Wednesday 2 September 2015

filters - My vocoder sounds bad


I'm writing a program to emulate a vocoder and it obviously works, but any speech that comes through is very difficult to understand. I'm going to explain exactly how my implementation works and then maybe somebody with experience with vocoders or DSP can help me.


128 samples of the voice signal go through a Fast Fourier Transform every audio frame. I then take the absolute value of the complex outputs to get the formant of the voice. I chose this rather than multiple band pass filters and envelope followers because it's faster just to do an FFT. I am 100% sure that this is all done correctly.


My carrier wave is run through several band pass filters centered around frequencies corresponding to the FFT output frequencies. To construct the output I multiply the output of these filters by the corresponding amplitudes in the voice formant obtained from the FFT and add all of these products.


There's a few things that I suspect may be causing issues. The algorithm I used to implement the band pass filters is probably not the best. I feed the output of a low pass filter into a high pass filter. I got the algorithms for the filters under the "Algorithmic Implementation" section of the low pass and high pass filter articles on Wikipedia. I have a strong feeling that these simple filters may not be attenuating unwanted frequencies very well but I can't find a better way to make my band pass filter. I also suspect that my carrier wave might not be very good. As I understand it, you need a carrier wave rich in lots of different frequency content (so obviously not a sine wave). I've listened to a lot of vocoders and the carrier wave usually sounds like it's got some dissonant notes in it. I've tried additive synthesis and FM synthesis but I just can't get a carrier wave that doesn't sound too "clean".


If somebody could give me a better band pass algorithm (if that's what I need), a good formula for a carrier wave, or point out some other likely problem I would be very grateful.

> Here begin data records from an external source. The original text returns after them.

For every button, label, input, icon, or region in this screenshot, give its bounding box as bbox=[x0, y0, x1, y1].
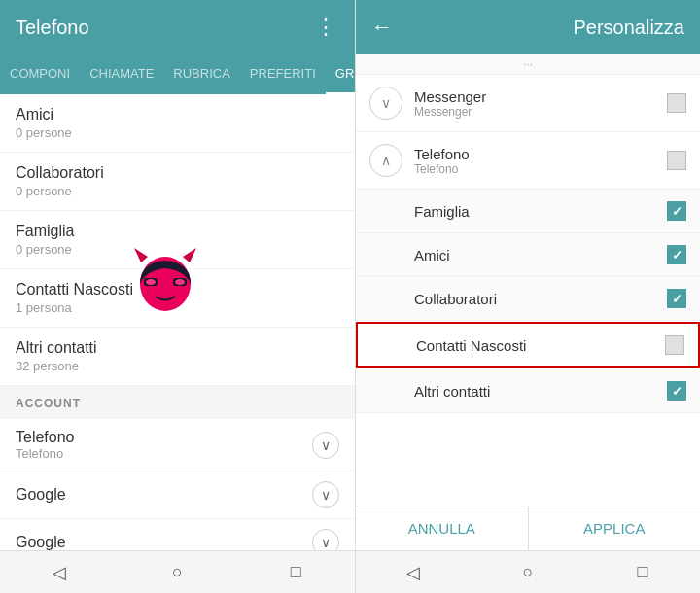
list-item[interactable]: Google ∨ bbox=[0, 471, 355, 519]
back-arrow-icon[interactable]: ← bbox=[371, 15, 393, 40]
group-name: Altri contatti bbox=[16, 339, 339, 357]
tab-componi[interactable]: Componi bbox=[0, 54, 80, 94]
right-bottom-nav: ◁ ○ □ bbox=[356, 550, 700, 593]
recent-button[interactable]: □ bbox=[236, 551, 355, 593]
watermark-logo bbox=[117, 233, 214, 331]
checkbox-checked[interactable]: ✓ bbox=[667, 201, 686, 221]
apply-button[interactable]: Applica bbox=[529, 506, 701, 550]
item-label: Telefono bbox=[414, 146, 667, 162]
list-item[interactable]: Amici 0 persone bbox=[0, 94, 355, 153]
account-sub: Telefono bbox=[16, 446, 75, 461]
group-count: 32 persone bbox=[16, 359, 339, 373]
list-item[interactable]: Altri contatti ✓ bbox=[356, 369, 700, 413]
list-item[interactable]: Altri contatti 32 persone bbox=[0, 328, 355, 386]
group-count: 0 persone bbox=[16, 184, 339, 198]
right-header: ← Personalizza bbox=[356, 0, 700, 54]
chevron-down-icon[interactable]: ∨ bbox=[312, 529, 339, 550]
home-button[interactable]: ○ bbox=[471, 551, 585, 593]
account-label: ACCOUNT bbox=[16, 397, 81, 410]
group-name: Amici bbox=[16, 106, 339, 123]
item-sub: Telefono bbox=[414, 162, 667, 176]
left-menu-icon[interactable]: ⋮ bbox=[315, 15, 339, 40]
account-section-header: ACCOUNT bbox=[0, 386, 355, 419]
list-item[interactable]: Collaboratori 0 persone bbox=[0, 153, 355, 211]
left-header: Telefono ⋮ bbox=[0, 0, 355, 54]
item-label-group: Contatti Nascosti bbox=[416, 337, 665, 354]
tab-preferiti[interactable]: Preferiti bbox=[240, 54, 326, 94]
item-label-group: Collaboratori bbox=[414, 291, 667, 307]
checkbox-checked[interactable]: ✓ bbox=[667, 289, 686, 308]
left-app-title: Telefono bbox=[16, 17, 89, 39]
item-label-group: Amici bbox=[414, 247, 667, 263]
tab-chiamate[interactable]: Chiamate bbox=[80, 54, 163, 94]
chevron-down-icon[interactable]: ∨ bbox=[312, 432, 339, 459]
item-label: Famiglia bbox=[414, 203, 667, 220]
checkbox-checked[interactable]: ✓ bbox=[667, 245, 686, 264]
right-panel-title: Personalizza bbox=[573, 17, 684, 39]
list-item[interactable]: Google ∨ bbox=[0, 519, 355, 550]
personalizza-list: ∨ Messenger Messenger ∧ Telefono Telefon… bbox=[356, 75, 700, 506]
back-button[interactable]: ◁ bbox=[0, 551, 119, 593]
home-button[interactable]: ○ bbox=[119, 551, 237, 593]
checkbox-unchecked[interactable] bbox=[667, 93, 686, 113]
item-label-group: Messenger Messenger bbox=[414, 88, 667, 119]
chevron-up-icon: ∧ bbox=[369, 144, 402, 177]
item-sub: Messenger bbox=[414, 105, 667, 119]
svg-point-4 bbox=[175, 279, 185, 285]
cancel-button[interactable]: Annulla bbox=[356, 506, 529, 550]
account-name: Google bbox=[16, 534, 66, 550]
item-label: Amici bbox=[414, 247, 667, 263]
chevron-down-icon[interactable]: ∨ bbox=[312, 481, 339, 508]
item-label-group: Famiglia bbox=[414, 203, 667, 220]
item-label: Altri contatti bbox=[414, 383, 667, 400]
checkbox-unchecked[interactable] bbox=[667, 151, 686, 170]
list-item[interactable]: Famiglia ✓ bbox=[356, 190, 700, 233]
left-bottom-nav: ◁ ○ □ bbox=[0, 550, 355, 593]
scroll-hint-top: ··· bbox=[356, 54, 700, 75]
account-name: Telefono bbox=[16, 429, 75, 446]
list-item[interactable]: Telefono Telefono ∨ bbox=[0, 419, 355, 471]
item-label-group: Telefono Telefono bbox=[414, 146, 667, 176]
list-item[interactable]: ∨ Messenger Messenger bbox=[356, 75, 700, 132]
right-action-buttons: Annulla Applica bbox=[356, 506, 700, 550]
item-label: Messenger bbox=[414, 88, 667, 105]
item-label: Collaboratori bbox=[414, 291, 667, 307]
list-item[interactable]: Collaboratori ✓ bbox=[356, 277, 700, 321]
tab-rubrica[interactable]: Rubrica bbox=[163, 54, 240, 94]
chevron-down-icon: ∨ bbox=[369, 87, 402, 120]
checkbox-checked[interactable]: ✓ bbox=[667, 381, 686, 401]
group-count: 0 persone bbox=[16, 125, 339, 140]
list-item[interactable]: ∧ Telefono Telefono bbox=[356, 132, 700, 190]
svg-point-3 bbox=[146, 279, 156, 285]
item-label-group: Altri contatti bbox=[414, 383, 667, 400]
item-label: Contatti Nascosti bbox=[416, 337, 665, 354]
back-button[interactable]: ◁ bbox=[356, 551, 471, 593]
recent-button[interactable]: □ bbox=[585, 551, 700, 593]
list-item-highlighted[interactable]: Contatti Nascosti bbox=[356, 322, 700, 368]
left-tabs: Componi Chiamate Rubrica Preferiti Grupp… bbox=[0, 54, 355, 94]
group-name: Collaboratori bbox=[16, 164, 339, 182]
account-name: Google bbox=[16, 486, 66, 504]
checkbox-unchecked[interactable] bbox=[665, 335, 684, 355]
list-item[interactable]: Amici ✓ bbox=[356, 233, 700, 277]
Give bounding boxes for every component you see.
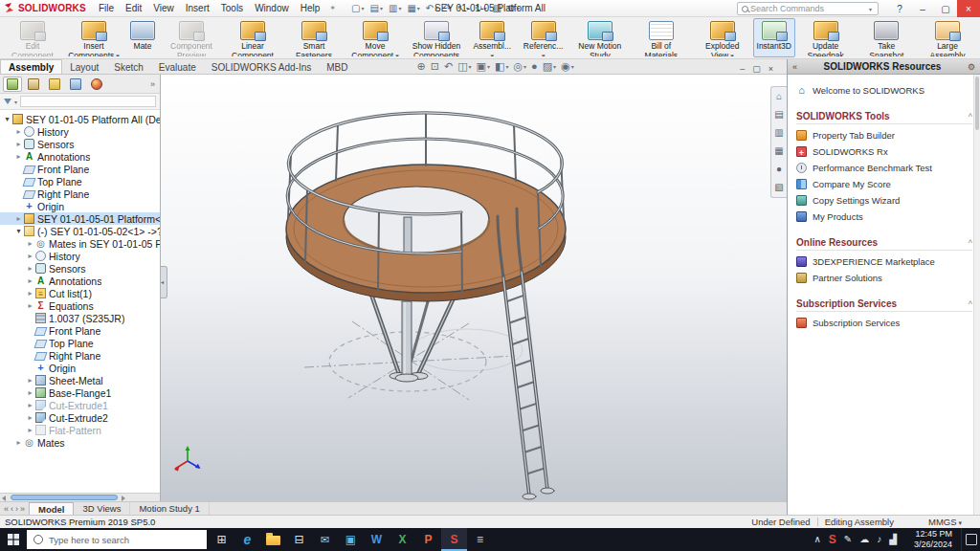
graphics-area[interactable]: ⌂▤▥▦●▧ — [161, 75, 787, 501]
view-orientation-icon[interactable]: ▣ — [477, 61, 490, 72]
tree-item[interactable]: (-) SEY 01-01-05-02<1> ->? (Defa — [0, 225, 160, 237]
move-component-button[interactable]: Move Component — [345, 18, 406, 57]
instant3d-button[interactable]: Instant3D — [753, 18, 795, 57]
expand-toggle-icon[interactable] — [26, 399, 34, 411]
menu-item[interactable]: File — [93, 3, 120, 13]
action-center-button[interactable] — [961, 528, 980, 551]
tree-item[interactable]: SEY 01-01-05-01 Platform<1> — [0, 212, 160, 225]
open-document-button[interactable]: ▤ — [368, 3, 384, 13]
taskbar-clock[interactable]: 12:45 PM 3/26/2024 — [905, 529, 961, 550]
sheet-nav-icon[interactable]: › — [15, 504, 18, 514]
scroll-right-icon[interactable] — [120, 495, 128, 501]
tab-assembly[interactable]: Assembly — [0, 59, 62, 74]
tree-item[interactable]: Base-Flange1 — [0, 386, 160, 399]
compare-my-score-link[interactable]: Compare My Score — [796, 176, 972, 192]
taskpane-scrollbar[interactable] — [973, 75, 980, 515]
view-palette-tab[interactable]: ▦ — [773, 145, 786, 157]
tree-item[interactable]: Cut-Extrude1 — [0, 399, 160, 411]
menu-item[interactable]: Help — [295, 3, 326, 13]
tree-item[interactable]: Mates — [0, 436, 160, 449]
propertymanager-tab[interactable] — [24, 77, 43, 92]
start-button[interactable] — [0, 528, 27, 551]
file-explorer-tab[interactable]: ▥ — [773, 127, 786, 139]
tree-item[interactable]: Sensors — [0, 262, 160, 275]
edit-component-button[interactable]: Edit Component — [2, 18, 63, 57]
menu-item[interactable]: Edit — [120, 3, 147, 13]
performance-benchmark-test-link[interactable]: Performance Benchmark Test — [796, 160, 972, 176]
search-commands-input[interactable] — [750, 4, 867, 13]
appearances-scenes-tab[interactable]: ● — [773, 164, 786, 175]
previous-view-icon[interactable]: ↶ — [444, 61, 453, 72]
edit-appearance-icon[interactable]: ● — [531, 61, 538, 72]
section-online-resources[interactable]: Online Resources — [796, 237, 972, 251]
tree-filter-input[interactable] — [20, 96, 156, 107]
subscription-services-link[interactable]: Subscription Services — [796, 315, 972, 331]
expand-toggle-icon[interactable] — [26, 287, 34, 299]
minimize-button[interactable]: – — [911, 0, 934, 17]
expand-toggle-icon[interactable] — [26, 299, 34, 312]
tree-item[interactable]: Right Plane — [0, 349, 160, 362]
units-selector[interactable]: MMGS — [928, 517, 962, 527]
zoom-to-fit-icon[interactable]: ⊕ — [417, 61, 426, 72]
menu-pin-icon[interactable]: ✶ — [325, 4, 340, 12]
tree-item[interactable]: Front Plane — [0, 163, 160, 175]
file-explorer-app[interactable] — [260, 528, 286, 551]
expand-toggle-icon[interactable] — [26, 411, 34, 424]
filter-funnel-icon[interactable] — [4, 99, 11, 104]
view-settings-icon[interactable]: ◉ — [561, 61, 574, 72]
large-assembly-mode-button[interactable]: Large Assembly Mode — [917, 18, 978, 57]
taskpane-options-icon[interactable]: ⚙ — [968, 62, 975, 72]
sheet-nav-icon[interactable]: « — [4, 504, 9, 514]
display-style-icon[interactable]: ◧ — [495, 61, 508, 72]
displaymanager-tab[interactable] — [87, 77, 106, 92]
tree-item[interactable]: Annotations — [0, 150, 160, 163]
tree-item[interactable]: Front Plane — [0, 324, 160, 337]
menu-item[interactable]: Window — [249, 3, 295, 13]
mail-app[interactable]: ✉ — [312, 528, 338, 551]
word-app[interactable]: W — [364, 528, 390, 551]
expand-toggle-icon[interactable] — [26, 374, 34, 386]
expand-toggle-icon[interactable] — [26, 250, 34, 262]
store-app[interactable]: ⊟ — [286, 528, 312, 551]
featuremanager-tab[interactable] — [3, 77, 22, 92]
photos-app[interactable]: ▣ — [338, 528, 364, 551]
pen-icon[interactable]: ✎ — [844, 535, 852, 544]
mate-button[interactable]: Mate — [124, 18, 161, 57]
tree-item[interactable]: SEY 01-01-05 Platform All (Default< — [0, 113, 160, 125]
tree-item[interactable]: History — [0, 125, 160, 138]
property-tab-builder-link[interactable]: Property Tab Builder — [796, 127, 972, 143]
taskpane-collapse-icon[interactable]: « — [792, 62, 797, 72]
new-document-button[interactable]: ▢ — [349, 3, 366, 13]
bill-of-materials-button[interactable]: Bill of Materials — [631, 18, 692, 57]
document-minimize-icon[interactable]: – — [740, 64, 745, 74]
task-view-button[interactable]: ⊞ — [209, 528, 234, 551]
maximize-button[interactable]: ▢ — [934, 0, 957, 17]
section-view-icon[interactable]: ◫ — [457, 61, 471, 72]
solidworks-rx-link[interactable]: SOLIDWORKS Rx — [796, 143, 972, 160]
tree-item[interactable]: Sheet-Metal — [0, 374, 160, 386]
panel-collapse-handle[interactable] — [161, 266, 167, 298]
custom-properties-tab[interactable]: ▧ — [773, 182, 786, 193]
expand-toggle-icon[interactable] — [14, 212, 23, 225]
feature-tabs-overflow-icon[interactable]: » — [150, 79, 157, 89]
configurationmanager-tab[interactable] — [45, 77, 64, 92]
tree-item[interactable]: Flat-Pattern — [0, 424, 160, 436]
section-solidworks-tools[interactable]: SOLIDWORKS Tools — [796, 111, 972, 124]
component-preview-window-button[interactable]: Component Preview Window — [161, 18, 222, 57]
tab-motion-study-1[interactable]: Motion Study 1 — [130, 502, 209, 515]
partner-solutions-link[interactable]: Partner Solutions — [796, 270, 972, 286]
tab-solidworks-add-ins[interactable]: SOLIDWORKS Add-Ins — [204, 60, 319, 74]
solidworks-tray-icon[interactable]: S — [829, 534, 836, 545]
excel-app[interactable]: X — [390, 528, 415, 551]
tree-item[interactable]: Cut-Extrude2 — [0, 411, 160, 424]
tree-item[interactable]: Right Plane — [0, 187, 160, 200]
tab-sketch[interactable]: Sketch — [106, 60, 151, 74]
tab-3d-views[interactable]: 3D Views — [74, 502, 130, 515]
3dexperience-marketplace-link[interactable]: 3DEXPERIENCE Marketplace — [796, 253, 972, 270]
help-button[interactable]: ? — [888, 0, 911, 17]
my-products-link[interactable]: My Products — [796, 209, 972, 225]
expand-toggle-icon[interactable] — [14, 225, 23, 237]
close-button[interactable]: × — [957, 0, 980, 17]
tab-evaluate[interactable]: Evaluate — [151, 60, 204, 74]
command-search-box[interactable]: ▾ — [737, 2, 879, 15]
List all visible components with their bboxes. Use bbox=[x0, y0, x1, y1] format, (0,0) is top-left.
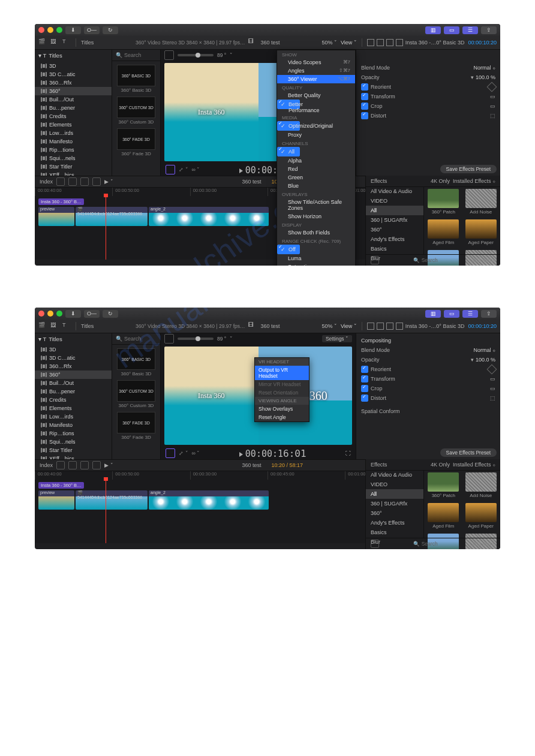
append-clip-icon[interactable] bbox=[80, 461, 89, 469]
search-input[interactable]: 🔍 Search bbox=[112, 333, 160, 345]
retime-menu[interactable]: ∞ ˅ bbox=[192, 167, 200, 173]
sidebar-item[interactable]: Low…irds bbox=[35, 129, 112, 137]
menu-item[interactable]: Proxy bbox=[277, 131, 355, 139]
layout-browser-icon[interactable]: ▥ bbox=[425, 26, 441, 34]
video-inspector-icon[interactable] bbox=[377, 39, 384, 46]
sidebar-item[interactable]: Credits bbox=[35, 396, 112, 404]
sidebar-header[interactable]: ▾ T Titles bbox=[35, 50, 112, 61]
effects-category[interactable]: 360° bbox=[366, 508, 423, 518]
transform-checkbox[interactable] bbox=[361, 93, 368, 100]
share-icon[interactable]: ⇪ bbox=[481, 310, 497, 318]
connected-title-clip[interactable]: Insta 360 - 360° B… bbox=[38, 198, 84, 205]
effects-category[interactable]: 360° bbox=[366, 225, 423, 234]
titles-icon[interactable]: T bbox=[62, 38, 71, 47]
menu-item[interactable]: Luma bbox=[277, 254, 355, 263]
volume-icon[interactable] bbox=[164, 334, 174, 344]
text-inspector-icon[interactable] bbox=[367, 323, 374, 330]
sidebar-item[interactable]: XEff…hics bbox=[35, 171, 112, 176]
title-thumbnail[interactable]: 360° FADE 3D bbox=[117, 412, 155, 433]
zoom-icon[interactable] bbox=[56, 311, 62, 317]
color-adjust-icon[interactable] bbox=[166, 165, 175, 174]
layout-timeline-icon[interactable]: ▭ bbox=[444, 310, 459, 318]
effect-item[interactable]: Add Noise bbox=[464, 189, 498, 215]
menu-item[interactable]: Show Both Fields bbox=[277, 228, 355, 237]
crop-checkbox[interactable] bbox=[361, 103, 368, 110]
effects-filter-installed[interactable]: Installed Effects bbox=[453, 178, 491, 184]
media-icon[interactable]: 🖼 bbox=[50, 322, 59, 330]
layout-browser-icon[interactable]: ▥ bbox=[425, 310, 441, 318]
zoom-icon[interactable] bbox=[56, 27, 62, 33]
reorient-keyframe-icon[interactable] bbox=[487, 82, 497, 92]
sidebar-item[interactable]: Buil…/Out bbox=[35, 379, 112, 387]
search-input[interactable]: 🔍 Search bbox=[112, 50, 160, 61]
opacity-value[interactable]: 100.0 % bbox=[476, 74, 495, 80]
sidebar-item[interactable]: 360° bbox=[35, 371, 112, 379]
overwrite-clip-icon[interactable] bbox=[92, 461, 101, 469]
crop-disclosure-icon[interactable]: ▭ bbox=[490, 385, 495, 391]
effect-item[interactable]: 360° Patch bbox=[426, 472, 461, 498]
clip-appearance-icon[interactable]: 🎞 bbox=[248, 38, 257, 47]
sidebar-item[interactable]: Rip…tions bbox=[35, 146, 112, 154]
effects-category[interactable]: Basics bbox=[366, 244, 423, 254]
sidebar-item[interactable]: Star Titler bbox=[35, 446, 112, 454]
sidebar-item[interactable]: Squi…nels bbox=[35, 154, 112, 162]
library-icon[interactable]: 🎬 bbox=[38, 322, 47, 330]
menu-item[interactable]: Red bbox=[277, 165, 355, 173]
menu-item[interactable]: Show Overlays bbox=[255, 405, 309, 413]
effects-preview-icon[interactable] bbox=[371, 540, 379, 548]
reorient-checkbox[interactable] bbox=[361, 366, 368, 373]
crop-disclosure-icon[interactable]: ▭ bbox=[490, 103, 495, 109]
close-icon[interactable] bbox=[38, 27, 44, 33]
titles-icon[interactable]: T bbox=[62, 322, 71, 330]
import-icon[interactable]: ⬇ bbox=[65, 310, 81, 318]
timeline-clip[interactable]: 🎬 54144404dbcb0124ae735c003366… bbox=[76, 490, 148, 510]
title-thumbnail[interactable]: 360° CUSTOM 3D bbox=[117, 97, 155, 118]
sidebar-header[interactable]: ▾ T Titles bbox=[35, 333, 112, 344]
effects-category[interactable]: All bbox=[366, 206, 423, 215]
menu-item[interactable]: Reset Angle bbox=[255, 413, 309, 421]
sidebar-item[interactable]: 3D C…atic bbox=[35, 354, 112, 362]
effects-category[interactable]: Andy's Effects bbox=[366, 234, 423, 244]
menu-item[interactable]: All bbox=[277, 147, 300, 156]
volume-slider[interactable] bbox=[178, 54, 214, 56]
playhead[interactable] bbox=[106, 196, 106, 260]
retime-menu[interactable]: ∞ ˅ bbox=[192, 450, 200, 456]
close-icon[interactable] bbox=[38, 311, 44, 317]
title-thumbnail[interactable]: 360° BASIC 3D bbox=[117, 348, 155, 370]
effects-category[interactable]: Basics bbox=[366, 528, 423, 537]
blend-mode-value[interactable]: Normal ⬦ bbox=[473, 347, 495, 353]
menu-item[interactable]: Optimized/Original bbox=[277, 121, 300, 131]
sidebar-item[interactable]: 3D bbox=[35, 345, 112, 354]
crop-checkbox[interactable] bbox=[361, 385, 368, 392]
distort-disclosure-icon[interactable]: ⬚ bbox=[490, 113, 495, 119]
effects-preview-icon[interactable] bbox=[371, 256, 379, 264]
menu-item[interactable]: Off bbox=[277, 245, 300, 254]
effects-category[interactable]: All Video & Audio bbox=[366, 470, 423, 480]
sidebar-item[interactable]: 3D bbox=[35, 62, 112, 70]
library-icon[interactable]: 🎬 bbox=[38, 38, 47, 47]
index-button[interactable]: Index bbox=[40, 462, 53, 468]
effects-category[interactable]: 360 | SUGARfx bbox=[366, 499, 423, 508]
sidebar-item[interactable]: Rip…tions bbox=[35, 429, 112, 438]
view-dropdown[interactable]: View ˅ bbox=[341, 323, 357, 329]
volume-icon[interactable] bbox=[164, 50, 174, 60]
distort-disclosure-icon[interactable]: ⬚ bbox=[490, 395, 495, 401]
distort-checkbox[interactable] bbox=[361, 394, 368, 402]
connect-clip-icon[interactable] bbox=[56, 177, 65, 186]
effects-category[interactable]: All Video & Audio bbox=[366, 186, 423, 196]
title-thumbnail[interactable]: 360° FADE 3D bbox=[117, 128, 155, 150]
effect-item[interactable]: Add Noise bbox=[464, 472, 498, 498]
timecode-display[interactable]: 00:00:16:01 bbox=[203, 448, 342, 459]
transform-disclosure-icon[interactable]: ▭ bbox=[490, 94, 495, 100]
sidebar-item[interactable]: Buil…/Out bbox=[35, 95, 112, 104]
text-inspector-icon[interactable] bbox=[367, 39, 374, 46]
play-icon[interactable] bbox=[239, 452, 243, 457]
menu-item[interactable]: Output to VR Headset bbox=[255, 366, 309, 380]
menu-item[interactable]: Saturation bbox=[277, 263, 355, 266]
effects-filter-4k[interactable]: 4K Only bbox=[431, 462, 450, 468]
opacity-slider[interactable]: ▾ bbox=[471, 357, 474, 363]
transform-disclosure-icon[interactable]: ▭ bbox=[490, 376, 495, 382]
sidebar-item[interactable]: Squi…nels bbox=[35, 438, 112, 446]
sidebar-item[interactable]: Bu…pener bbox=[35, 387, 112, 396]
sidebar-item[interactable]: Elements bbox=[35, 121, 112, 129]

ALSO, "vocoder" is not an available tag. Maybe somebody with enough permissions could kindly add this tag? Also, there's a tag for signal-processing but not digital-signal-processing or DSP, I'm not sure if it would be appropriate to add one of these tags or not.



Answer




First, it seems to me that you are doing the analysis incorrectly. 128 linearly spaced channels is both too high (it won't capture a smoothed spectral envelope - vocoders usually have at most ~30 channels) and too small (it has a very poor resolution in the lowest frequencies and won't discriminate different formants). You really need to replace that by a bank of constant-Q band-pass filters, 2 or 3 bands / octave to get something that is coarse enough to capture the spectral envelope without picking individual frequency peaks, yet discriminates the frequencies of interest.


Your analysis and synthesis filters can be implemented with biquads. Running a dozen of those in parallel is not cost-prohibitive compared to a FFT.


As for the carrier wave, you can start with a sawtooth or narrow pulse - avoid waveforms like triangle, square, or sine whose spectrum have "gaps". Then stack a few of them to play a chord. You can thicken the carrier by adding slightly detuned version of each component or octaves. Note that in order to achieve the best sounding results, band-limited synthesis (for example with minBLEPs) has to be used to synthesize the square or sawtooth waves.